The notion that all art is political is often accompanied by immediate examples of music made out of angst or anger: rap, heavy metal, grunge. Perhaps because of its genteel appearance, or because of the impression that to be classical is to be inert, classical music is believed to be far less political. It’s an erroneous belief, of course. One needs only to think of Ludwig van Beethoven, who first dedicated his Third Symphony to Napoleon, hoping he would fulfil the democratic goals of the French Revolution. When he heard that Napoleon had, instead, crowned himself emperor, Beethoven scratched the dedication out of his score with a knife—in such rage that he left a hole in the paper.
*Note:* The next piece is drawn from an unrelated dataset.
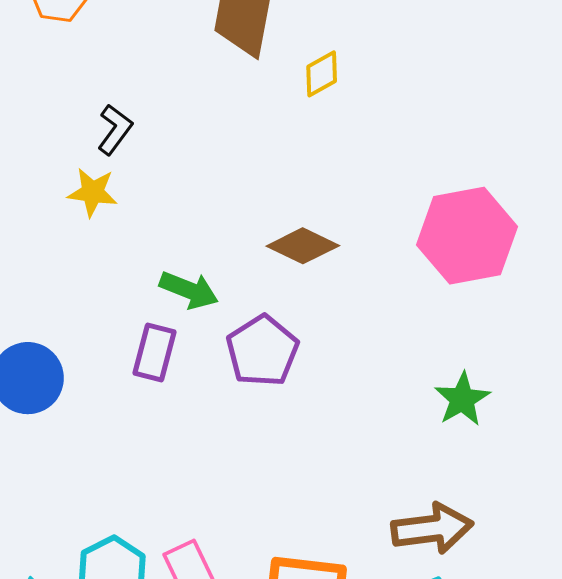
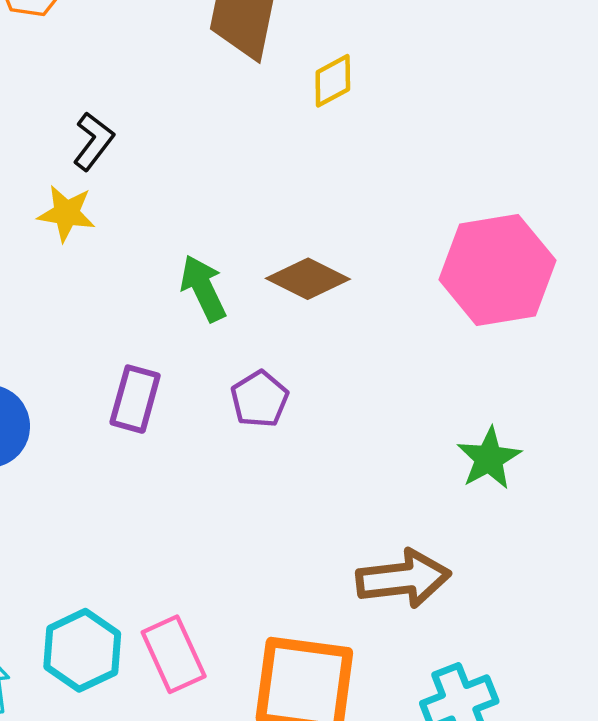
green arrow: (189, 290) -> (203, 288), moved, turned -138
purple pentagon: (262, 351) -> (259, 399), size x0.7
brown arrow: (432, 529) -> (403, 579), moved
Democrat: Ludwig van Beethoven. AFP
Two weeks ago, after some stray reading on Independence Day, I was struck by the influence that the British occupation of India had on Carnatic music—an influence that changed texture and tenor just as India’s own attitude to the occupation did. In the late 18th and early 19th centuries, Muthuswami Dikshitar—one of Carnatic music’s famed trinity—borrowed a number of the waltzes, jigs, folk songs and marching tunes that he heard British bands play, teased them into the scale of the raga Sankarabharanam, wrote up Sanskrit verses, and produced a set of at least 40 compositions known as the Nottu Swaras. That title is, in a sense, redundant—nottu is a corruption of the word “note”, which is also what swara means—but it captures very nicely how rich in individually sung notes these compositions are.
How much should we make of this act of composition? Does it indicate a fondness for the British and their institutions, or was it only a musician’s reaction to other music? How much does it matter, for instance, that one of the Nottu Swaras was that most British of all compositions, God Save the Queen, merrily repurposed as Santhatham Pahimam? Or were the Nottu Swaras symbolic of a time when British rule was still viewed, on balance, as benign, or even advantageous?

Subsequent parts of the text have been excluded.